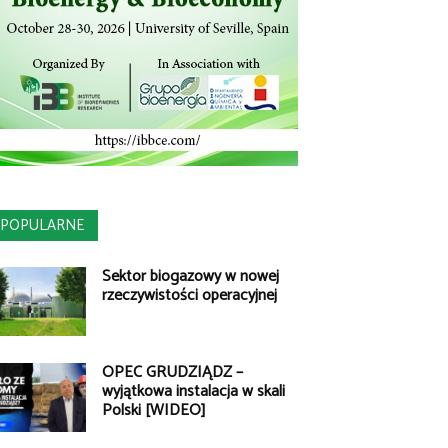
POPULARNE
Sektor biogazowy w nowej
rzeczywistości operacyjnej
OPEC GRUDZIĄDZ –
wyjątkowa instalacja w skali
Polski [WIDEO]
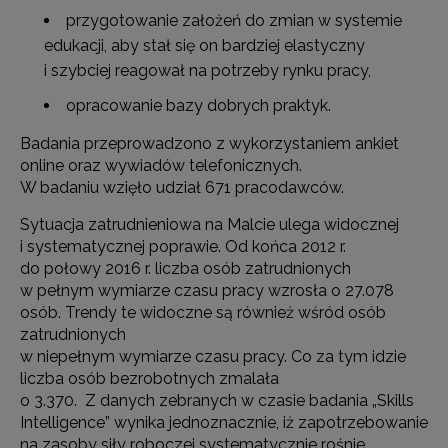
przygotowanie założeń do zmian w systemie
edukacji, aby stał się on bardziej elastyczny
i szybciej reagował na potrzeby rynku pracy,
opracowanie bazy dobrych praktyk.
Badania przeprowadzono z wykorzystaniem ankiet
online oraz wywiadów telefonicznych.
W badaniu wzięło udział 671 pracodawców.
Sytuacja zatrudnieniowa na Malcie ulega widocznej
i systematycznej poprawie. Od końca 2012 r.
do połowy 2016 r. liczba osób zatrudnionych
w pełnym wymiarze czasu pracy wzrosła o 27.078
osób. Trendy te widoczne są również wśród osób
zatrudnionych
w niepełnym wymiarze czasu pracy. Co za tym idzie
liczba osób bezrobotnych zmalała
o 3.370. Z danych zebranych w czasie badania „Skills
Intelligence” wynika jednoznacznie, iż zapotrzebowanie
na zasoby siły roboczej systematycznie rośnie.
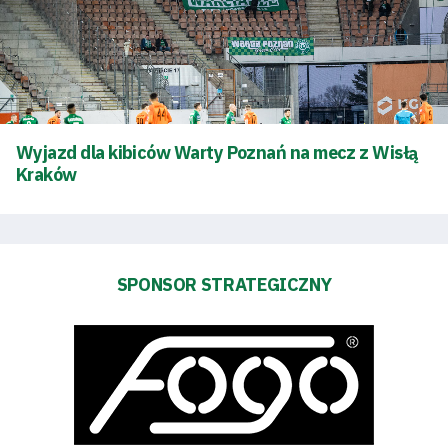
Tryb
oszczędności
energii
Dostępność
Wyjazd dla kibiców Warty Poznań na mecz z Wisłą
SEARCH
FOR:
Kraków
Search Button
Klub
SPONSOR STRATEGICZNY
Tabela
i
terminarz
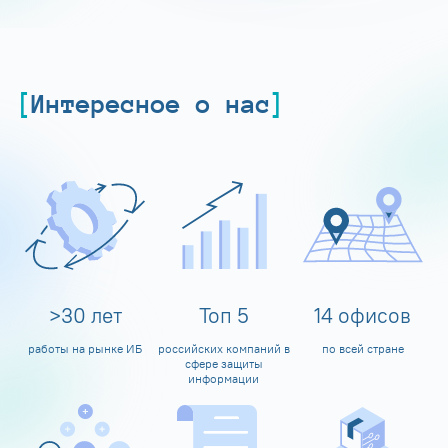
Интересное о нас
>
30
лет
Топ
5
14
офисов
работы на рынке ИБ
российских компаний в
по всей стране
сфере защиты
информации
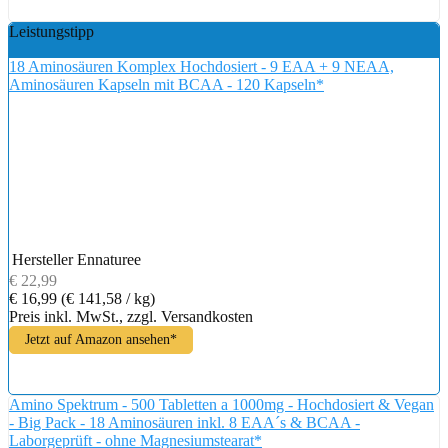
Leistungstipp
18 Aminosäuren Komplex Hochdosiert - 9 EAA + 9 NEAA,
Aminosäuren Kapseln mit BCAA - 120 Kapseln*
Hersteller
Ennaturee
€ 22,99
€ 16,99
(€ 141,58 / kg)
Preis inkl. MwSt., zzgl. Versandkosten
Jetzt auf Amazon ansehen*
Amino Spektrum - 500 Tabletten a 1000mg - Hochdosiert & Vegan
- Big Pack - 18 Aminosäuren inkl. 8 EAA´s & BCAA -
Laborgeprüft - ohne Magnesiumstearat*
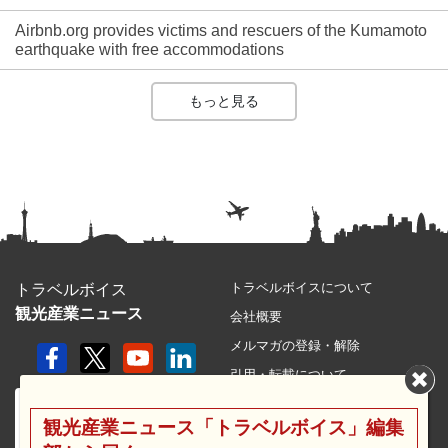
Airbnb.org provides victims and rescuers of the Kumamoto
earthquake with free accommodations
もっと見る
トラベルボイスについて
トラベルボイス
観光産業ニュース
会社概要
メルマガの登録・解除
引用・転載について
プライバシーポリシー
観光産業ニュース「トラベルボイス」編集
利用規約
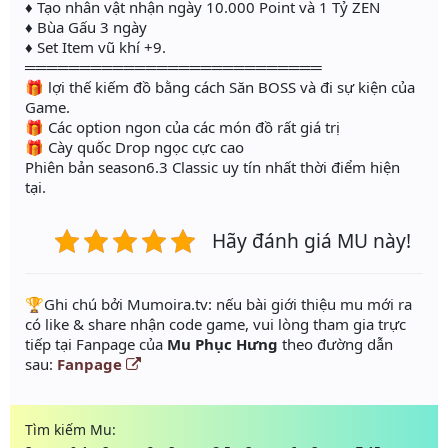
♦ Tạo nhân vật nhận ngày 10.000 Point và 1 Tỷ ZEN
♦ Bùa Gấu 3 ngày
♦ Set Item vũ khí +9.
═══════════════════════════
🎁 lợi thế kiếm đồ bằng cách Săn BOSS và đi sự kiện của
Game.
🎁 Các option ngon của các món đồ rất giá trị
🎁 Cày quốc Drop ngọc cực cao
Phiên bản season6.3 Classic uy tín nhất thời điểm hiện
tại.
Hãy đánh giá MU này!
️🏆Ghi chú bởi Mumoira.tv: nếu bài giới thiệu mu mới ra
có like & share nhận code game, vui lòng tham gia trực
tiếp tại Fanpage của
Mu Phục Hưng
theo đường dẫn
sau:
Fanpage
Tìm kiếm Mu:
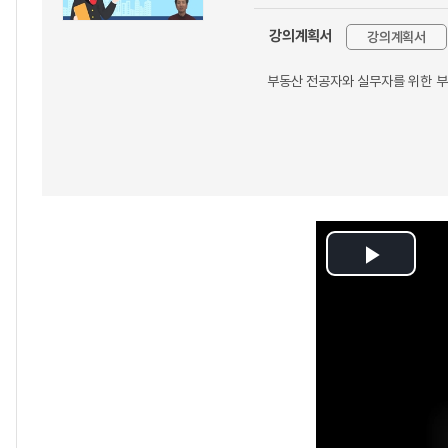
강의계획서
강의계획서
부동산 전공자와 실무자를 위한 부동
Play
Video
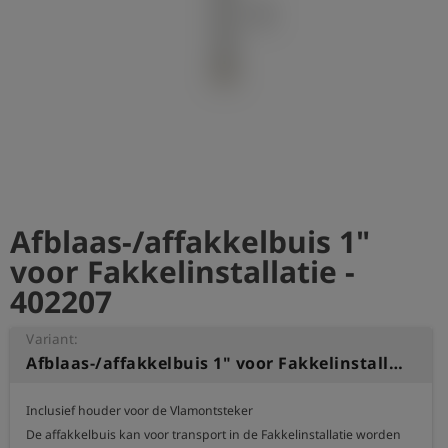
shield
Registratie
Afblaas-/affakkelbuis 1"
voor Fakkelinstallatie -
402207
Variant:
Afblaas-/affakkelbuis 1" voor Fakkelinstallatie
Inclusief houder voor de Vlamontsteker

De affakkelbuis kan voor transport in de Fakkelinstallatie worden 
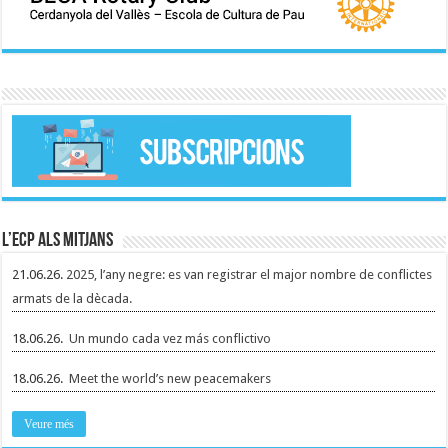
L’ECP als mitjans
21.06.26.
2025, l’any negre: es van registrar el major nombre de conflictes
armats de la dècada.
18.06.26.
Un mundo cada vez más conflictivo
18.06.26.
Meet the world’s new peacemakers
Veure més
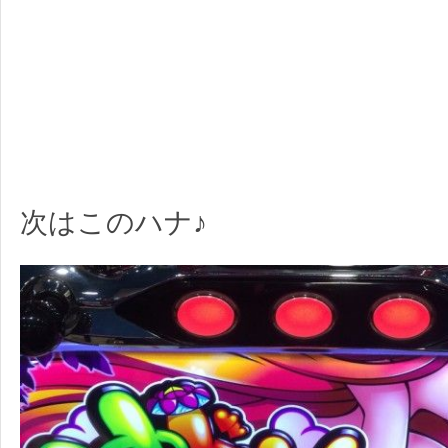
次はこのハナ♪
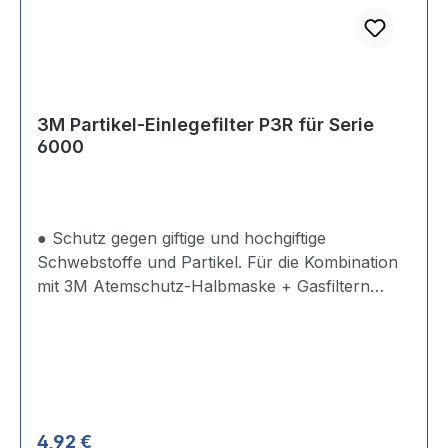
3M Partikel-Einlegefilter P3R für Serie
6000
● Schutz gegen giftige und hochgiftige
Schwebstoffe und Partikel. Für die Kombination
mit 3M Atemschutz-Halbmaske + Gasfiltern
(Serie 6000). Erfordert einen separat
erhältlichen Filterdeckel (Art.-Nr. 5543MZB).
Regulärer Preis:
4,92 €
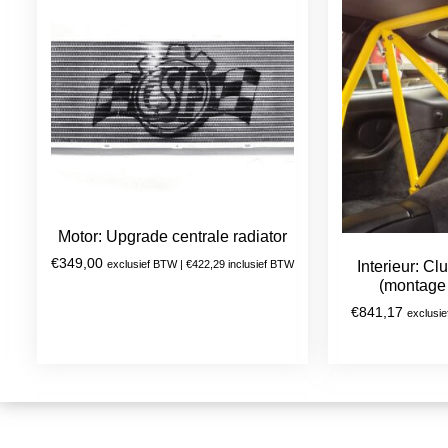
Motor: Upgrade centrale radiator
€
349,00
exclusief BTW |
€
422,29
inclusief BTW
Interieur: C
(montage
€
841,17
exclusi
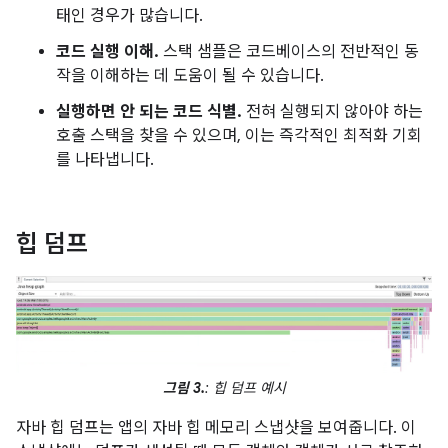
태인 경우가 많습니다.
코드 실행 이해.
스택 샘플은 코드베이스의 전반적인 동
작을 이해하는 데 도움이 될 수 있습니다.
실행하면 안 되는 코드 식별.
전혀 실행되지 않아야 하는
호출 스택을 찾을 수 있으며, 이는 즉각적인 최적화 기회
를 나타냅니다.
힙 덤프
그림 3.
: 힙 덤프 예시
자바 힙 덤프는 앱의 자바 힙 메모리 스냅샷을 보여줍니다. 이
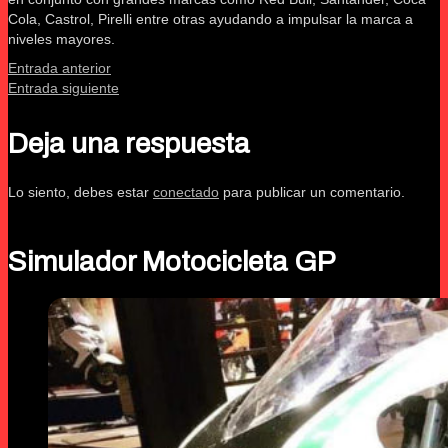
Cola, Castrol, Pirelli entre otras ayudando a impulsar la marca a
niveles mayores.
Entrada anterior
Entrada siguiente
Deja una respuesta
Lo siento, debes estar
conectado
para publicar un comentario.
Simulador Motocicleta GP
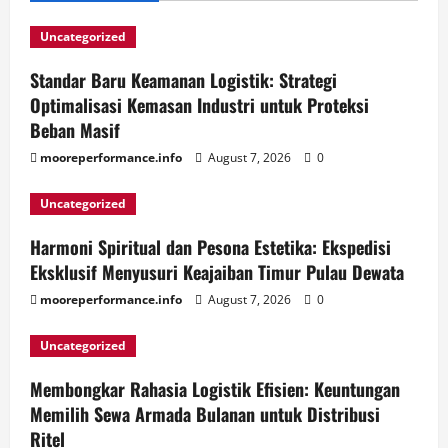
Uncategorized
Standar Baru Keamanan Logistik: Strategi
Optimalisasi Kemasan Industri untuk Proteksi
Beban Masif
mooreperformance.info
August 7, 2026
0
Uncategorized
Harmoni Spiritual dan Pesona Estetika: Ekspedisi
Eksklusif Menyusuri Keajaiban Timur Pulau Dewata
mooreperformance.info
August 7, 2026
0
Uncategorized
Membongkar Rahasia Logistik Efisien: Keuntungan
Memilih Sewa Armada Bulanan untuk Distribusi
Ritel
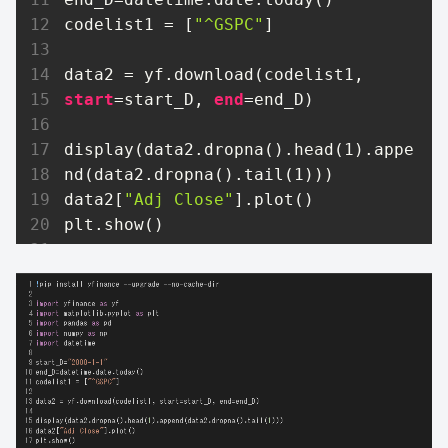
codelist1 = [
"^GSPC"
]

data2 = yf.download(codelist1, 
start
=start_D, 
end
=end_D)

display(data2.dropna().head(
1
).appe
nd(data2.dropna().tail(
1
)))

data2[
"Adj Close"
].plot()

plt.show()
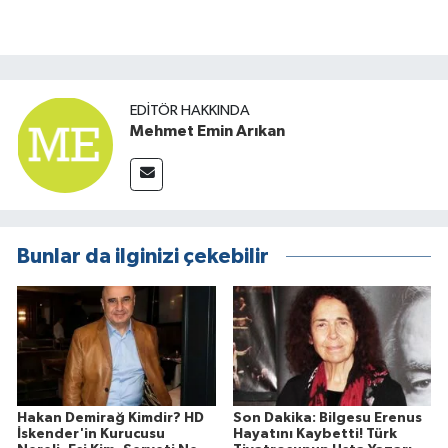
EDITÖR HAKKINDA
Mehmet Emin Arıkan
Bunlar da ilginizi çekebilir
Hakan Demirağ Kimdir? HD
Son Dakika: Bilgesu Erenus
İskender'in Kurucusu
Hayatını Kaybetti! Türk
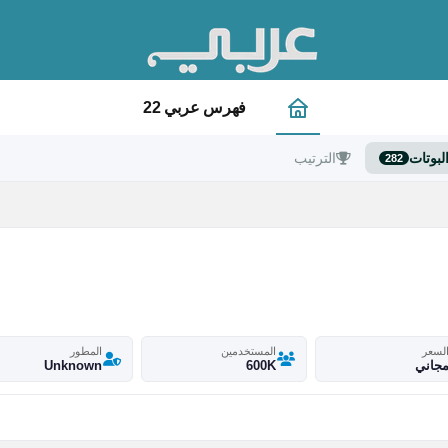
فهرس عربي 22
لبوتات
الترتيب
282
لسعر
المستخدمين
المطور
جاني
600K
Unknown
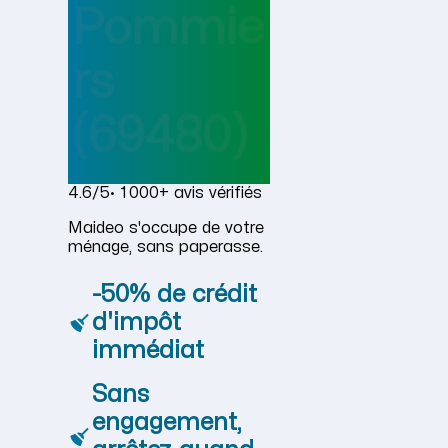
Pommie
rs
(69480)
4.6/5
· 1 000+ avis vérifiés
Maideo s'occupe de votre
ménage, sans paperasse.
-50% de crédit
d'impôt
immédiat
Sans
engagement,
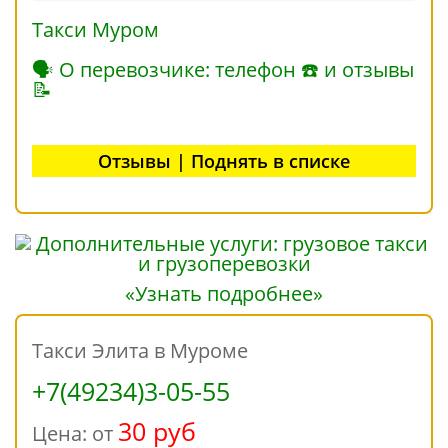
Такси Муром
🗣 О перевозчике: телефон ☎ и отзывы
📝
Отзывы | Поднять в списке
«Узнать подробнее»
Такси Элита в Муроме
+7(49234)3-05-55
30 руб
Цена: от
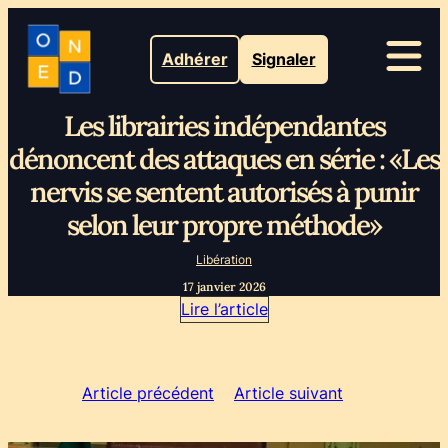
Adhérer
Signaler
Les librairies indépendantes
dénoncent des attaques en série : «Les
nervis se sentent autorisés à punir
selon leur propre méthode»
Libération
17 janvier 2026
Lire l’article
Article précédent
Article suivant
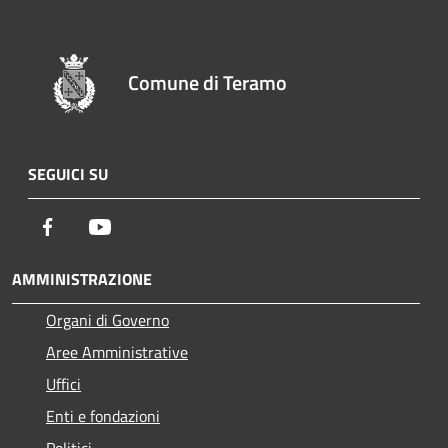
Comune di Teramo
SEGUICI SU
Facebook
Youtube
AMMINISTRAZIONE
Organi di Governo
Aree Amministrative
Uffici
Enti e fondazioni
Politici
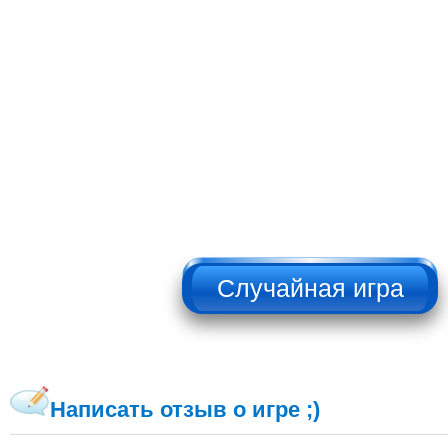
НЕ НАЖИМАТЬ!!!
Написать отзыв о игре ;)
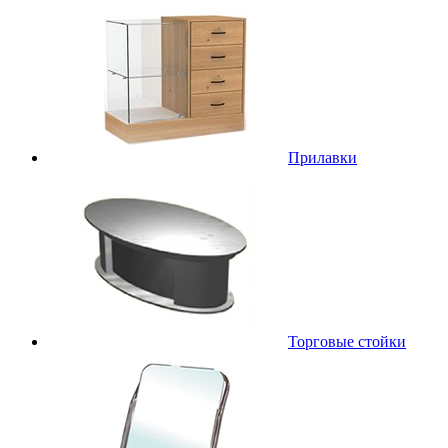
Прилавки
Торговые стойки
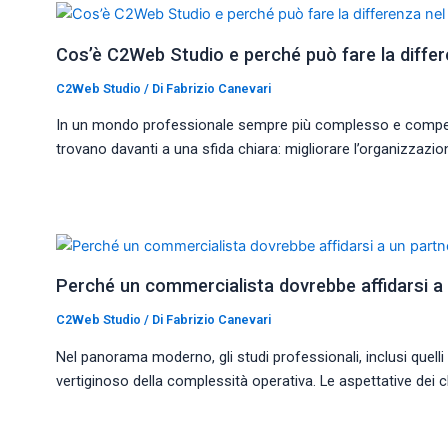
Cos’è C2Web Studio e perché può fare la differ
C2Web Studio
/ Di
Fabrizio Canevari
In un mondo professionale sempre più complesso e competitiv
trovano davanti a una sfida chiara: migliorare l’organizzazi
Perché un commercialista dovrebbe affidarsi a 
C2Web Studio
/ Di
Fabrizio Canevari
Nel panorama moderno, gli studi professionali, inclusi quel
vertiginoso della complessità operativa. Le aspettative dei 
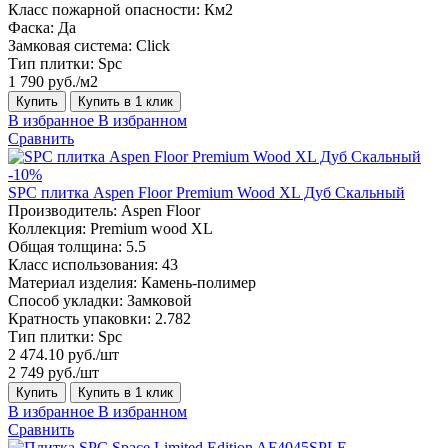
Класс пожарной опасности:
Км2
Фаска:
Да
Замковая система:
Click
Тип плитки:
Spc
1 790 руб./м2
Купить
Купить в 1 клик
В избранное
В избранном
Сравнить
-10%
SPC плитка Aspen Floor Premium Wood XL Дуб Скальный
Производитель:
Aspen Floor
Коллекция:
Premium wood XL
Общая толщина:
5.5
Класс использования:
43
Материал изделия:
Камень-полимер
Способ укладки:
Замковой
Кратность упаковки:
2.782
Тип плитки:
Spc
2 474.10 руб./шт
2 749 руб./шт
Купить
Купить в 1 клик
В избранное
В избранном
Сравнить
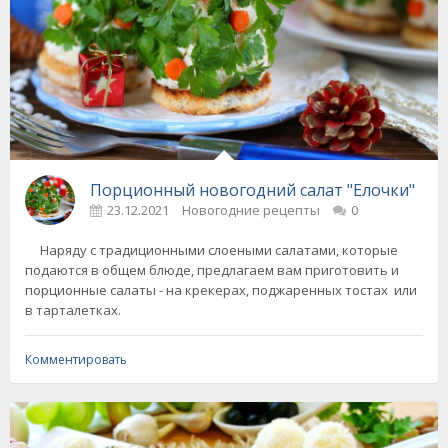
Порционный новогодний салат "Елочки"
23.12.2021
Новогодние рецепты
0
Наряду с традиционными слоеными салатами, которые
подаются в общем блюде, предлагаем вам приготовить и
порционные салаты - на крекерах, поджаренных тостах или
в тарталетках.
Комментировать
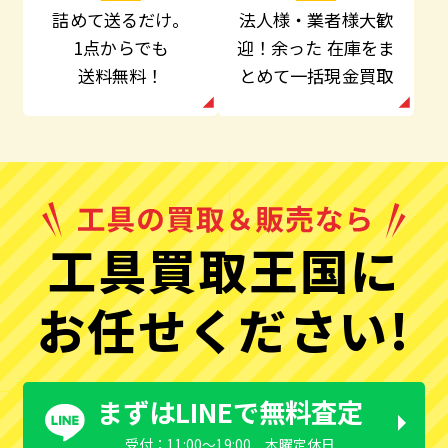
法人様・業者様大歓
詰めて送るだけ。
迎！余った
在庫をま
1点からでも
とめて一括現金買取
送料無料！
工具買取王国に
お任せください!
まずはLINEで無料査定
受付：11:00〜19:00 木曜定休日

******

# What you are asked to do
Please set down only the lines from the first line of the records above through the line that has "i systematycznej poprawie. Od końca 2012 r.", exactly, and not the pictures.

# Response box
POPULARNE
Sektor biogazowy w nowej
rzeczywistości operacyjnej
OPEC GRUDZIĄDZ –
wyjątkowa instalacja w skali
Polski [WIDEO]
przygotowanie założeń do zmian w systemie
edukacji, aby stał się on bardziej elastyczny
i szybciej reagował na potrzeby rynku pracy,
opracowanie bazy dobrych praktyk.
Badania przeprowadzono z wykorzystaniem ankiet
online oraz wywiadów telefonicznych.
W badaniu wzięło udział 671 pracodawców.
Sytuacja zatrudnieniowa na Malcie ulega widocznej
i systematycznej poprawie. Od końca 2012 r.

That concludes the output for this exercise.